■ TASK BRIEF
Go line by line through the data and copy those with the word "онлайн".

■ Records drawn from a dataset
===
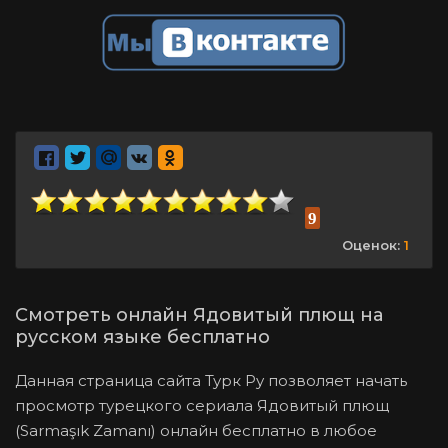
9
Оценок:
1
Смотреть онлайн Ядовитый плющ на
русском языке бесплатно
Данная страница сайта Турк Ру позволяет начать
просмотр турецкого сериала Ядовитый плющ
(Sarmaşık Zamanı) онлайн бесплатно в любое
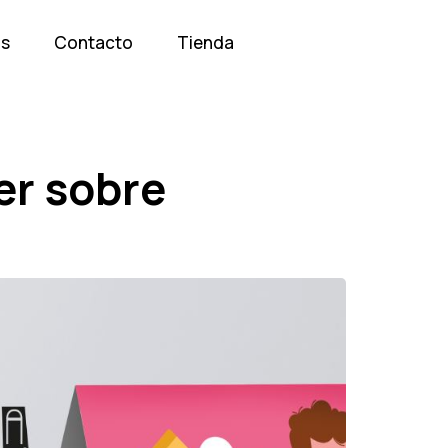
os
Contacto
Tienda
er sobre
===
■ SOLUTION TO THIS EXERCISE
Смотреть онлайн Ядовитый плющ на
(Sarmaşık Zamanı) онлайн бесплатно в любое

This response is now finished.